What the exercise asks: Each record must be output exactly and in full.

Saved entries:
--------
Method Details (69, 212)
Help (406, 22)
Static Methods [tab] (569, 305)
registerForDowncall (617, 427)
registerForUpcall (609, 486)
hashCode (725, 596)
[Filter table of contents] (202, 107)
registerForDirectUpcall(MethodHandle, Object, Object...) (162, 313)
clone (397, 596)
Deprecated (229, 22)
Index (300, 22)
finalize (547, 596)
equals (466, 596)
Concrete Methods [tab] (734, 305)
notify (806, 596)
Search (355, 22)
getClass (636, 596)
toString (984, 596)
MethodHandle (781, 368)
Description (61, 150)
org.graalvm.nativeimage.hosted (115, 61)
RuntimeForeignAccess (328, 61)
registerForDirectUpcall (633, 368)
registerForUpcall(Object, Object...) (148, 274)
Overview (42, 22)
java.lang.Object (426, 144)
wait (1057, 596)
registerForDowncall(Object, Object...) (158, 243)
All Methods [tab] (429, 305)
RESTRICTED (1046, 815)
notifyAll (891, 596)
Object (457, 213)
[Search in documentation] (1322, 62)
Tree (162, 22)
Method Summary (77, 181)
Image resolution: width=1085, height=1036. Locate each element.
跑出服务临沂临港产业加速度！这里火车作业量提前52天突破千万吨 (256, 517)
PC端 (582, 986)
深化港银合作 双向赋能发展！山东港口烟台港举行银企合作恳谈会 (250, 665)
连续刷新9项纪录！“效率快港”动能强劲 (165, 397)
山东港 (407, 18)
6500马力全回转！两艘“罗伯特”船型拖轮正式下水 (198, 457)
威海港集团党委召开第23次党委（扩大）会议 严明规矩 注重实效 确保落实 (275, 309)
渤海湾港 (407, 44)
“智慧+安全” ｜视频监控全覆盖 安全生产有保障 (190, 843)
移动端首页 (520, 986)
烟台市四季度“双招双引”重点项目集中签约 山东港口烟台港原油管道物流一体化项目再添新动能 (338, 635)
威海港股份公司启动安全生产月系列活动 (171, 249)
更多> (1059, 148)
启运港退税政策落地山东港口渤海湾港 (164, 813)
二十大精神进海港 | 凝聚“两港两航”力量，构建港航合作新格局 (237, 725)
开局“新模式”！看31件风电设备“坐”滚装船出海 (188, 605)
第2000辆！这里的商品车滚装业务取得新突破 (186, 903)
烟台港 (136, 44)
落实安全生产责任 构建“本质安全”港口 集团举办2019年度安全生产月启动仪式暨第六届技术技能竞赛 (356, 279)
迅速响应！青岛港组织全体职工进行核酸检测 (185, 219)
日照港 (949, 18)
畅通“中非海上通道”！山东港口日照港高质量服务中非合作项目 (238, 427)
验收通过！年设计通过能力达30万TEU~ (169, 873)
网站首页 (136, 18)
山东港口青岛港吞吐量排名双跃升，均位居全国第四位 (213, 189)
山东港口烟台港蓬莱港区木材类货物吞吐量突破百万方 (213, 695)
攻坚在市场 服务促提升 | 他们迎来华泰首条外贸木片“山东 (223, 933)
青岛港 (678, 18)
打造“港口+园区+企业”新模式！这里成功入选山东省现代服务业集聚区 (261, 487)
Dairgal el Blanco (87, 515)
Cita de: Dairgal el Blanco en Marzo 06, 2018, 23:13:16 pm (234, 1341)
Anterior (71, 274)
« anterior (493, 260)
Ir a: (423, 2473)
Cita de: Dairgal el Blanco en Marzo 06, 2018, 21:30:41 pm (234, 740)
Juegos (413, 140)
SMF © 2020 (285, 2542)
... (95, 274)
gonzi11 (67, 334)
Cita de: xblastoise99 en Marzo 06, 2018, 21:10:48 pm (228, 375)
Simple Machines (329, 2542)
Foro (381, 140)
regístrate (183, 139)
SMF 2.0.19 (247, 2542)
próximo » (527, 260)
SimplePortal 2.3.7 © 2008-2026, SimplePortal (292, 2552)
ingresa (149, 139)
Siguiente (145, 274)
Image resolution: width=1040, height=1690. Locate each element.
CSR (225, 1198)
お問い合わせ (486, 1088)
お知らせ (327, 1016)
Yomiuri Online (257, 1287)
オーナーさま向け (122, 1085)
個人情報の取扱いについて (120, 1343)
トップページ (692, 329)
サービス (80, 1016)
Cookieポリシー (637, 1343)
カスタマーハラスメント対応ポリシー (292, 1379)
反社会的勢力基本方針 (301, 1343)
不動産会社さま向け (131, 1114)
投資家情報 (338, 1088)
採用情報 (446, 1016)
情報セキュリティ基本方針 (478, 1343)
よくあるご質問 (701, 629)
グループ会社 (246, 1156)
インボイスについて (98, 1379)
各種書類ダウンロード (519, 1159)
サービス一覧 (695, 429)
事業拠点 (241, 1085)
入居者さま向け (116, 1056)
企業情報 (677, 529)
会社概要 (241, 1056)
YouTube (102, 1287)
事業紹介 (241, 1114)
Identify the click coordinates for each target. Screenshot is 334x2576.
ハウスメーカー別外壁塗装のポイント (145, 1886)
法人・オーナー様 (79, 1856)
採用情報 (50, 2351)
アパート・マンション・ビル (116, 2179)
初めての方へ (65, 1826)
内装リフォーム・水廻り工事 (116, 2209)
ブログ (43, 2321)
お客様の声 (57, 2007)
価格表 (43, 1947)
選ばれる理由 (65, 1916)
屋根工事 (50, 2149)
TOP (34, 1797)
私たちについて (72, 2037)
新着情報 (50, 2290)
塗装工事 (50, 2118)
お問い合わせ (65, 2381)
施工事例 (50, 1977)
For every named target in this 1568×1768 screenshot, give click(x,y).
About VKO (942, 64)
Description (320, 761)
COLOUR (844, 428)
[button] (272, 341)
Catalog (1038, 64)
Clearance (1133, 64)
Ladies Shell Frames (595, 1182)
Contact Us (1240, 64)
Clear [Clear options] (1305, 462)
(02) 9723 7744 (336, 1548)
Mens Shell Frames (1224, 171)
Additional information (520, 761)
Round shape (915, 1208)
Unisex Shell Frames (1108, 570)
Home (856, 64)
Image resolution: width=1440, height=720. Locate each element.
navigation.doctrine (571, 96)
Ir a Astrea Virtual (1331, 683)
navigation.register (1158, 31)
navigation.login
--------
Exercise result:
Method Details (69, 212)
Help (406, 22)
Static Methods [tab] (569, 305)
registerForDowncall (617, 427)
registerForUpcall (609, 486)
hashCode (725, 596)
[Filter table of contents] (202, 107)
registerForDirectUpcall(MethodHandle, Object, Object...) (162, 313)
clone (397, 596)
Deprecated (229, 22)
Index (300, 22)
finalize (547, 596)
equals (466, 596)
Concrete Methods [tab] (734, 305)
notify (806, 596)
Search (355, 22)
getClass (636, 596)
toString (984, 596)
MethodHandle (781, 368)
Description (61, 150)
org.graalvm.nativeimage.hosted (115, 61)
RuntimeForeignAccess (328, 61)
registerForDirectUpcall (633, 368)
registerForUpcall(Object, Object...) (148, 274)
Overview (42, 22)
java.lang.Object (426, 144)
wait (1057, 596)
registerForDowncall(Object, Object...) (158, 243)
All Methods [tab] (429, 305)
RESTRICTED (1046, 815)
notifyAll (891, 596)
Object (457, 213)
[Search in documentation] (1322, 62)
Tree (162, 22)
Method Summary (77, 181)
Image resolution: width=1085, height=1036. Locate each element.
跑出服务临沂临港产业加速度！这里火车作业量提前52天突破千万吨 (256, 517)
PC端 (582, 986)
深化港银合作 双向赋能发展！山东港口烟台港举行银企合作恳谈会 (250, 665)
连续刷新9项纪录！“效率快港”动能强劲 (165, 397)
山东港 (407, 18)
6500马力全回转！两艘“罗伯特”船型拖轮正式下水 (198, 457)
威海港集团党委召开第23次党委（扩大）会议 严明规矩 注重实效 确保落实 (275, 309)
渤海湾港 (407, 44)
“智慧+安全” ｜视频监控全覆盖 安全生产有保障 (190, 843)
移动端首页 (520, 986)
烟台市四季度“双招双引”重点项目集中签约 山东港口烟台港原油管道物流一体化项目再添新动能 (338, 635)
威海港股份公司启动安全生产月系列活动 (171, 249)
更多> (1059, 148)
启运港退税政策落地山东港口渤海湾港 (164, 813)
二十大精神进海港 | 凝聚“两港两航”力量，构建港航合作新格局 (237, 725)
开局“新模式”！看31件风电设备“坐”滚装船出海 (188, 605)
第2000辆！这里的商品车滚装业务取得新突破 (186, 903)
烟台港 (136, 44)
落实安全生产责任 构建“本质安全”港口 集团举办2019年度安全生产月启动仪式暨第六届技术技能竞赛 (356, 279)
迅速响应！青岛港组织全体职工进行核酸检测 (185, 219)
日照港 (949, 18)
畅通“中非海上通道”！山东港口日照港高质量服务中非合作项目 (238, 427)
验收通过！年设计通过能力达30万TEU~ (169, 873)
网站首页 (136, 18)
山东港口青岛港吞吐量排名双跃升，均位居全国第四位 (213, 189)
山东港口烟台港蓬莱港区木材类货物吞吐量突破百万方 (213, 695)
攻坚在市场 服务促提升 | 他们迎来华泰首条外贸木片“山东 (223, 933)
青岛港 (678, 18)
打造“港口+园区+企业”新模式！这里成功入选山东省现代服务业集聚区 (261, 487)
Dairgal el Blanco (87, 515)
Cita de: Dairgal el Blanco en Marzo 06, 2018, 23:13:16 pm (234, 1341)
Anterior (71, 274)
« anterior (493, 260)
Ir a: (423, 2473)
Cita de: Dairgal el Blanco en Marzo 06, 2018, 21:30:41 pm (234, 740)
Juegos (413, 140)
SMF © 2020 (285, 2542)
... (95, 274)
gonzi11 (67, 334)
Cita de: xblastoise99 en Marzo 06, 2018, 21:10:48 pm (228, 375)
Simple Machines (329, 2542)
Foro (381, 140)
regístrate (183, 139)
SMF 2.0.19 (247, 2542)
próximo » (527, 260)
SimplePortal 2.3.7 © 2008-2026, SimplePortal (292, 2552)
ingresa (149, 139)
Siguiente (145, 274)
Image resolution: width=1040, height=1690. Locate each element.
CSR (225, 1198)
お問い合わせ (486, 1088)
お知らせ (327, 1016)
Yomiuri Online (257, 1287)
オーナーさま向け (122, 1085)
個人情報の取扱いについて (120, 1343)
トップページ (692, 329)
サービス (80, 1016)
Cookieポリシー (637, 1343)
カスタマーハラスメント対応ポリシー (292, 1379)
反社会的勢力基本方針 (301, 1343)
不動産会社さま向け (131, 1114)
投資家情報 (338, 1088)
採用情報 (446, 1016)
情報セキュリティ基本方針 (478, 1343)
よくあるご質問 (701, 629)
グループ会社 (246, 1156)
インボイスについて (98, 1379)
各種書類ダウンロード (519, 1159)
サービス一覧 (695, 429)
事業拠点 (241, 1085)
入居者さま向け (116, 1056)
企業情報 (677, 529)
会社概要 (241, 1056)
YouTube (102, 1287)
事業紹介 (241, 1114)
Identify the click coordinates for each target. Screenshot is 334x2576.
ハウスメーカー別外壁塗装のポイント (145, 1886)
法人・オーナー様 (79, 1856)
採用情報 (50, 2351)
アパート・マンション・ビル (116, 2179)
初めての方へ (65, 1826)
内装リフォーム・水廻り工事 (116, 2209)
ブログ (43, 2321)
お客様の声 (57, 2007)
価格表 (43, 1947)
選ばれる理由 (65, 1916)
屋根工事 (50, 2149)
TOP (34, 1797)
私たちについて (72, 2037)
新着情報 (50, 2290)
塗装工事 (50, 2118)
お問い合わせ (65, 2381)
施工事例 (50, 1977)
For every named target in this 1568×1768 screenshot, give click(x,y).
About VKO (942, 64)
Description (320, 761)
COLOUR (844, 428)
[button] (272, 341)
Catalog (1038, 64)
Clearance (1133, 64)
Ladies Shell Frames (595, 1182)
Contact Us (1240, 64)
Clear [Clear options] (1305, 462)
(02) 9723 7744 (336, 1548)
Mens Shell Frames (1224, 171)
Additional information (520, 761)
Round shape (915, 1208)
Unisex Shell Frames (1108, 570)
Home (856, 64)
Image resolution: width=1440, height=720. Locate each element.
navigation.doctrine (571, 96)
Ir a Astrea Virtual (1331, 683)
navigation.register (1158, 31)
navigation.login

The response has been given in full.